> _Required work_: Reproduce the data below in full and to the letter, images excepted.

Collected data:
↓

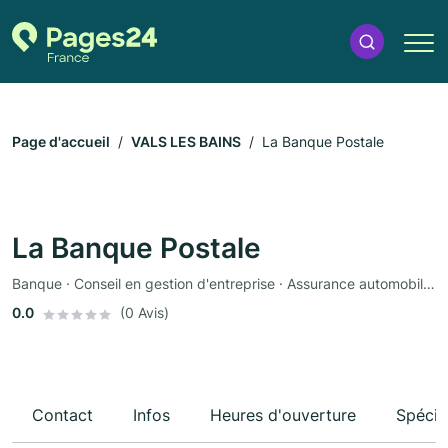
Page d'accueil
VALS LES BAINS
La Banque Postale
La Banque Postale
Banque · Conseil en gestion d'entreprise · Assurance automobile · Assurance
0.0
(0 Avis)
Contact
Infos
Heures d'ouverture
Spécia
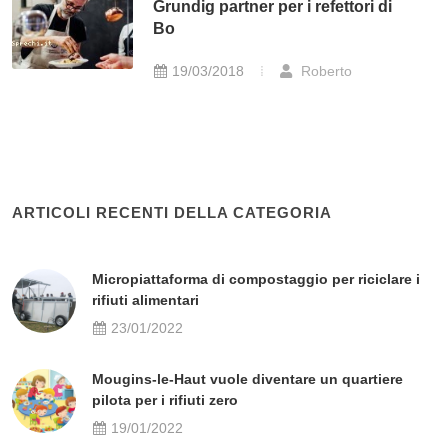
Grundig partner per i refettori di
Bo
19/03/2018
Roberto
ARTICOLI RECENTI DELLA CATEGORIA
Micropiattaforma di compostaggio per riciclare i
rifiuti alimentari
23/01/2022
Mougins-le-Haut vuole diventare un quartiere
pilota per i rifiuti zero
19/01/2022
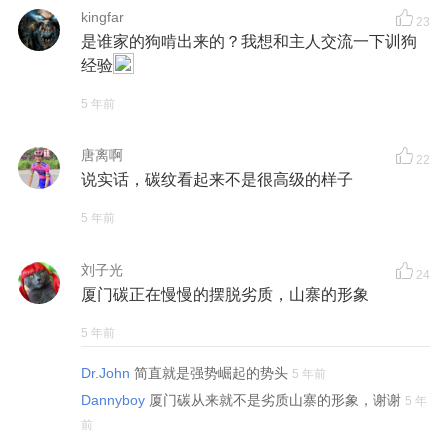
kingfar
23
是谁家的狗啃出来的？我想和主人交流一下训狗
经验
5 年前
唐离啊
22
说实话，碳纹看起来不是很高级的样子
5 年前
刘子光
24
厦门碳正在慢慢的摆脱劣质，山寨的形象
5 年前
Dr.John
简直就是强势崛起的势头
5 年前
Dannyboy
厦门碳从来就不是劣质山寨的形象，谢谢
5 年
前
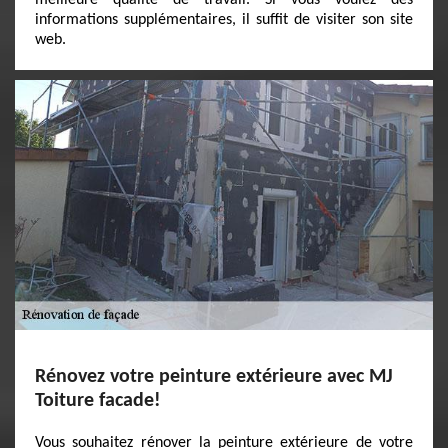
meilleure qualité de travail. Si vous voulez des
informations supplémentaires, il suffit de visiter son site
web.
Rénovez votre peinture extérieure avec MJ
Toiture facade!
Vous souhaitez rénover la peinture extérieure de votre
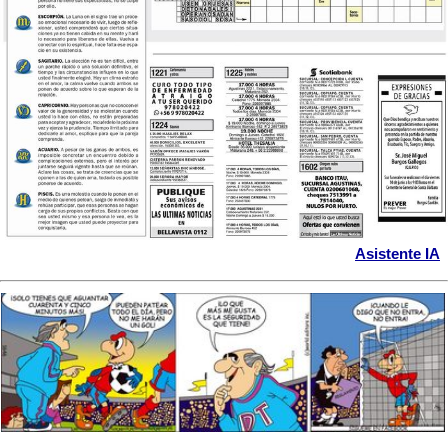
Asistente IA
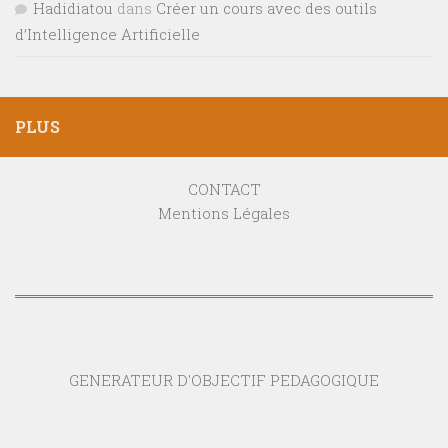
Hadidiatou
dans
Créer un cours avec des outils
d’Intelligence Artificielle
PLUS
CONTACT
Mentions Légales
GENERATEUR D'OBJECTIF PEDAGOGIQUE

↑

> _Finished task_:
Page d'accueil
VALS LES BAINS
La Banque Postale
La Banque Postale
Banque · Conseil en gestion d'entreprise · Assurance automobile · Assurance
0.0
(0 Avis)
Contact
Infos
Heures d'ouverture
Spécia
Grundig partner per i refettori di
Bo
19/03/2018
Roberto
ARTICOLI RECENTI DELLA CATEGORIA
Micropiattaforma di compostaggio per riciclare i
rifiuti alimentari
23/01/2022
Mougins-le-Haut vuole diventare un quartiere
pilota per i rifiuti zero
19/01/2022
kingfar
23
是谁家的狗啃出来的？我想和主人交流一下训狗
经验
5 年前
唐离啊
22
说实话，碳纹看起来不是很高级的样子
5 年前
刘子光
24
厦门碳正在慢慢的摆脱劣质，山寨的形象
5 年前
Dr.John
简直就是强势崛起的势头
5 年前
Dannyboy
厦门碳从来就不是劣质山寨的形象，谢谢
5 年
前
meilleure qualité de travail. Si vous voulez des
informations supplémentaires, il suffit de visiter son site
web.
Rénovez votre peinture extérieure avec MJ
Toiture facade!
Vous souhaitez rénover la peinture extérieure de votre
Asistente IA
Hadidiatou
dans
Créer un cours avec des outils
d’Intelligence Artificielle
PLUS
CONTACT
Mentions Légales
GENERATEUR D'OBJECTIF PEDAGOGIQUE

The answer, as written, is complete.